The rational way out is to focus on security concerns, propose targeted institutional solutions, then negotiate and resolve sovereignty issues, restore peace, and establish an indivisible and sustainable security system.

  The Ukraine crisis has further exposed NATO’s expansive nature and the source of conflict, how the framework of international law checks and balances NATO’s hegemony, and how to form a “peaceful international law” that prevents the United States from using NATO’s global expansion (especially the Indo-Pacific), which is also the pursuit of stability in the 21st century. The key to peace and order.

  Global security governance is the core institutional foundation of permanent peace for mankind, but the Ukraine crisis once again exposed the institutional shortcomings of the existing UN system.

The "international law of peace" in the 21st century still needs to be reviewed and developed normatively, and it is necessary to respect, guide and institutionalize the governance tradition of sovereignty, multi-level security and coordination among major powers.

Whether the war in Ukraine is the modernization and persistence of the traditional European-style conflict between the great powers, or a major opportunity for the normative development of "peaceful international law", and how China plays a constructive, intermediary and institutional development role in it, still requires careful observation, judge and respond.

(over)

About the Author:

  Tian Feilong, a native of Lianshui, Jiangsu, is an associate professor at the Advanced Research Institute/School of Law, Beihang University, executive director of the One Country, Two Systems Legal Research Center, a master tutor, and a doctor of law from Peking University.

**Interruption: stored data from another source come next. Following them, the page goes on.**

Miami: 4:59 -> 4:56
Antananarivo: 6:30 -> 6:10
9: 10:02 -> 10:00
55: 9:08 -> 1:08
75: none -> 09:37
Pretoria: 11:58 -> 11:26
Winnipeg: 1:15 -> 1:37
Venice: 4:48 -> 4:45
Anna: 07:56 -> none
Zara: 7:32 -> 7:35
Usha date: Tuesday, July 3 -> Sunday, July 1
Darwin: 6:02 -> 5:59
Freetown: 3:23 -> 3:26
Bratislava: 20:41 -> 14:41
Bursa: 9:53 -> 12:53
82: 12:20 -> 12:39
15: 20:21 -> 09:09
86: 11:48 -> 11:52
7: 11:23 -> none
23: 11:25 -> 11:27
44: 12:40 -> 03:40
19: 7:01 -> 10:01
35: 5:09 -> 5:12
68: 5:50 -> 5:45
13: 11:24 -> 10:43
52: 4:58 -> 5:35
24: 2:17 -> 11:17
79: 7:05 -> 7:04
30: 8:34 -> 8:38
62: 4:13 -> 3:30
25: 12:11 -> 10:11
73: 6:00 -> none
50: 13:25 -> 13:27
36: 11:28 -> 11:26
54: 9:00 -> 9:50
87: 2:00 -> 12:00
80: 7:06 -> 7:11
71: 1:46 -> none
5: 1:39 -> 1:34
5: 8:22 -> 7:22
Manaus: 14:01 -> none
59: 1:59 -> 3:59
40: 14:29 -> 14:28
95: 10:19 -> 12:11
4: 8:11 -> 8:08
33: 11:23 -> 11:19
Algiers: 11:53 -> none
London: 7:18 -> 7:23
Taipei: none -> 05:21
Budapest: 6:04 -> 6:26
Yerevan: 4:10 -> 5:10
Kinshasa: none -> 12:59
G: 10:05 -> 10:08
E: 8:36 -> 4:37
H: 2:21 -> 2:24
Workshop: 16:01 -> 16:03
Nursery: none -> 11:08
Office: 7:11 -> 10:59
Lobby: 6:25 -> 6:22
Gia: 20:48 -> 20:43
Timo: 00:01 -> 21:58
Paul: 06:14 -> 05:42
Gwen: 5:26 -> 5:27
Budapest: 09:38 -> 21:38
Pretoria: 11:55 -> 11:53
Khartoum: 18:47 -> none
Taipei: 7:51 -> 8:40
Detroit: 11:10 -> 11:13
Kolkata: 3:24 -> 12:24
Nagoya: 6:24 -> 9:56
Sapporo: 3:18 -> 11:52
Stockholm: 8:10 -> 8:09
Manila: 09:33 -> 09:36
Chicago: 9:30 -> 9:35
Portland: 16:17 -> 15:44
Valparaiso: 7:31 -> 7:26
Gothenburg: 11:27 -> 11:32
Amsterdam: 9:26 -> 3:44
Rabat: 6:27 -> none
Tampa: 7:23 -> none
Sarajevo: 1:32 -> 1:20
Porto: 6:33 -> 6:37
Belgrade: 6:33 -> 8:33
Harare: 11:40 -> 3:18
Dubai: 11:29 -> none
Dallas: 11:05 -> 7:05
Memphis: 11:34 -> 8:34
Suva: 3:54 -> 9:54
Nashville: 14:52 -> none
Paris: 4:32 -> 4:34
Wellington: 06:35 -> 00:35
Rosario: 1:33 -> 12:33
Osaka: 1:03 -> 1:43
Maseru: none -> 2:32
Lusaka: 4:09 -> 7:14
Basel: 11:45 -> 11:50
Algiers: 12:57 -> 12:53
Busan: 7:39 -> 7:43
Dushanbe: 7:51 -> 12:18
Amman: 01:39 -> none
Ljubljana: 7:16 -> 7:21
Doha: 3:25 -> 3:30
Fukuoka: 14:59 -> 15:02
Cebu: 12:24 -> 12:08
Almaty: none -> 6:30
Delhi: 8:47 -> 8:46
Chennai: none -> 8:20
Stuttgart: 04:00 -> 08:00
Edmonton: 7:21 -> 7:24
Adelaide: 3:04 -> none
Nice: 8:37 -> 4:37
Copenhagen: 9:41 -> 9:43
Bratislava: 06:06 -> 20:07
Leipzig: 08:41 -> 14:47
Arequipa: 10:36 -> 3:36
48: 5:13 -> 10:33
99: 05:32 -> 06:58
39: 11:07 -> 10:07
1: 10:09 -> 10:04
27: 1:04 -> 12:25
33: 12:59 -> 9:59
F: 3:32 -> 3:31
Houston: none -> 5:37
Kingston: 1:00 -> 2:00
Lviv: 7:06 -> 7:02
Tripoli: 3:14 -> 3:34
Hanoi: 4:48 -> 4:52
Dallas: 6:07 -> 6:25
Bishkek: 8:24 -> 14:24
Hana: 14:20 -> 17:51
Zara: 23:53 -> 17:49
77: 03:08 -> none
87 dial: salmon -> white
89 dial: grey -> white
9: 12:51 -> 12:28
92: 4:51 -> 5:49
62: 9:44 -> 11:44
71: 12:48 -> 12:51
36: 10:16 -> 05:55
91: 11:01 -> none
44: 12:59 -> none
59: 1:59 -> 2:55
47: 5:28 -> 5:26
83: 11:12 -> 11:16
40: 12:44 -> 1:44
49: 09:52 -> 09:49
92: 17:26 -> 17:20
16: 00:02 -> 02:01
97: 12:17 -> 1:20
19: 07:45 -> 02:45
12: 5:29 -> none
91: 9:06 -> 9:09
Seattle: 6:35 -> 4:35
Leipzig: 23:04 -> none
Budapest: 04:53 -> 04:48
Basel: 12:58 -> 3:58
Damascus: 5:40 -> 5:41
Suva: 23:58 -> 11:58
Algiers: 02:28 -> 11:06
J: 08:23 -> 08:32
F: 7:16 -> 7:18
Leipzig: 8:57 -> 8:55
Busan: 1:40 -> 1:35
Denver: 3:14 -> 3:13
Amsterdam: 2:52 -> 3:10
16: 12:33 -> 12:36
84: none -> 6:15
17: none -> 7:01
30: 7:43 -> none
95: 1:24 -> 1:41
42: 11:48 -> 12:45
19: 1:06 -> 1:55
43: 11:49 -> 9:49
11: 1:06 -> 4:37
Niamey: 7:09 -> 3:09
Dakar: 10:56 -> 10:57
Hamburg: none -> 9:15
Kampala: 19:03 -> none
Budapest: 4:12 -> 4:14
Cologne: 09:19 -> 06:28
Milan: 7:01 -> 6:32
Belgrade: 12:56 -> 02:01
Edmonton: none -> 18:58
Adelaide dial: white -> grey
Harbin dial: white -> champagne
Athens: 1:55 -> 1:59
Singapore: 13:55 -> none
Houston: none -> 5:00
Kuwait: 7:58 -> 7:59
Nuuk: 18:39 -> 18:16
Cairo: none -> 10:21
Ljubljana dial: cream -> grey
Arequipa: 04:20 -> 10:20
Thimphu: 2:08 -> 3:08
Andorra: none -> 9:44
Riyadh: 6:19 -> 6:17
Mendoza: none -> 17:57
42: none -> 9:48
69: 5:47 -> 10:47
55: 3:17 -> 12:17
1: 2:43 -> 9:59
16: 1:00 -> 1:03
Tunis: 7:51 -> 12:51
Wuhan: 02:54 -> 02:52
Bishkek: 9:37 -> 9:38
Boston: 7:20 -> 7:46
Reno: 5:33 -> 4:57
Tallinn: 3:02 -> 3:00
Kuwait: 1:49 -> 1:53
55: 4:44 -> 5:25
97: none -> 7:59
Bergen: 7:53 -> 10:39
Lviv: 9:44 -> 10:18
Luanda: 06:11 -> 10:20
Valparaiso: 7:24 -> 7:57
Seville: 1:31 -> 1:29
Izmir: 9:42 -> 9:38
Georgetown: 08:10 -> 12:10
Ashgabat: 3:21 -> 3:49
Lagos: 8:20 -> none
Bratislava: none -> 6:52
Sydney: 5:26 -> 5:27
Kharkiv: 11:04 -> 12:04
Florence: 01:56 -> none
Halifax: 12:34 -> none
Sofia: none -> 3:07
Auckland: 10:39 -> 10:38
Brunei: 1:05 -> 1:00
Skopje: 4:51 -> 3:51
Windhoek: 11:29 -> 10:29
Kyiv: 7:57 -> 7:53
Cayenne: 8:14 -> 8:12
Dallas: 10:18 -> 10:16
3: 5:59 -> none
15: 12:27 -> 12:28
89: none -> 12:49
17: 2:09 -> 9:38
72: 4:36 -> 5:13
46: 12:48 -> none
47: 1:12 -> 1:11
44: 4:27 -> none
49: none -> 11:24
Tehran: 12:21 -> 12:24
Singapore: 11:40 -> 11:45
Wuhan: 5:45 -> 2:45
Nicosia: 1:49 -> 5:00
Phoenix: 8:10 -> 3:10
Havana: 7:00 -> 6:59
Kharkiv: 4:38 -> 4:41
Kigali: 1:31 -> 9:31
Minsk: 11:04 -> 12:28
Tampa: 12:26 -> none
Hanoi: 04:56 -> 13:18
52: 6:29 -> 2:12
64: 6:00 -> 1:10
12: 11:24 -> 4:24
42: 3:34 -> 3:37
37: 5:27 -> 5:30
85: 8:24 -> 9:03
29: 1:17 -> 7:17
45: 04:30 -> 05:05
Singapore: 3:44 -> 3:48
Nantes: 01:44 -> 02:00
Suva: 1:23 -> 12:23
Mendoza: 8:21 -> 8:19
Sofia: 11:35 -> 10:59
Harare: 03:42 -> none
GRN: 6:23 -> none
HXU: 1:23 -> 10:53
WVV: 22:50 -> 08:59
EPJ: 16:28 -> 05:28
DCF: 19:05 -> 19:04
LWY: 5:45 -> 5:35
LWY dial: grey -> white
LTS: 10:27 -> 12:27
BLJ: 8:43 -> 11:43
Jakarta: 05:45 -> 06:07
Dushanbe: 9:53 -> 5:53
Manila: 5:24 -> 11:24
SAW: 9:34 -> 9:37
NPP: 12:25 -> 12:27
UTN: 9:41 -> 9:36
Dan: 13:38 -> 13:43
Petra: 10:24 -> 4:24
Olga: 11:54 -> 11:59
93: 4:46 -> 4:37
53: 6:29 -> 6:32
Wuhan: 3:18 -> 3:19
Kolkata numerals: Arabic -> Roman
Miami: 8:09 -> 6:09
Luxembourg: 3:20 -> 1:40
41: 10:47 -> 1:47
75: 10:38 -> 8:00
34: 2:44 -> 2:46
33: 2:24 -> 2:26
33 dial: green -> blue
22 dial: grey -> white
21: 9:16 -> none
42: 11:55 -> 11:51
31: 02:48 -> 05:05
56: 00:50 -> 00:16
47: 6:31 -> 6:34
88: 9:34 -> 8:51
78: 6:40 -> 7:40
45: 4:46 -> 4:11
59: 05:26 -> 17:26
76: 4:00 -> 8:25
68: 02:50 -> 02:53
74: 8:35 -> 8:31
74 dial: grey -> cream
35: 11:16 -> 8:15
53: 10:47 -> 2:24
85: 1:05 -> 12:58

He was a short-term visiting scholar at the Federal Institute of Fribourg University in Switzerland (2009.8-2009.9) and served as a Leslie Wright Fellow of the Law School of the University of Hong Kong (2014-2015).

The main research directions are Constitutional and Political Theory, Comparative Law and Global Governance, and Basic Law of Hong Kong and Macau.

He is also a director of the National Hong Kong and Macao Research Association and a director of the Law Research Association on Cross-Strait Relations.

He has translated 12 books including "Introduction to Federalism" and "Constitutional Views of the American Revolution".

He is the author of 8 monographs including "The Road to Rule of Law in Modern China", "Observation on Hong Kong Political Reform", "The Chinese Way of Political Constitution" and "Hong Kong New Order".

Young academic representatives, government consultants and public columnists of the domestic "political constitutional science" genre have established good academic interaction with overseas think tanks and authoritative media, and have high academic and social influence at home and abroad.

Selected into the Beijing University of Aeronautics and Astronautics Youth Top Talent Program (Category A, 2019) and Beijing National Governance Young Talent Program (The Fourth Batch, 2019).